Requirement: Once you reach the line holding "haziranda beklentilerin altında arttı", write out that line and every later one exactly, ending with the last line of the data; write nothing else.

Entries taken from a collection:
------------------------------------

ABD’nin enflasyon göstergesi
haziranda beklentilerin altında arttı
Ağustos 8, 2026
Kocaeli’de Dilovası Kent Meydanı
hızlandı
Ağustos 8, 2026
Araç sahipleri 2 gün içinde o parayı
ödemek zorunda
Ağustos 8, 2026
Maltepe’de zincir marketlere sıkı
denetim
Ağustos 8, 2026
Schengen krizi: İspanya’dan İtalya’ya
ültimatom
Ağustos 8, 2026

------------------------------------

Answer space:
haziranda beklentilerin altında arttı
Ağustos 8, 2026
Kocaeli’de Dilovası Kent Meydanı
hızlandı
Ağustos 8, 2026
Araç sahipleri 2 gün içinde o parayı
ödemek zorunda
Ağustos 8, 2026
Maltepe’de zincir marketlere sıkı
denetim
Ağustos 8, 2026
Schengen krizi: İspanya’dan İtalya’ya
ültimatom
Ağustos 8, 2026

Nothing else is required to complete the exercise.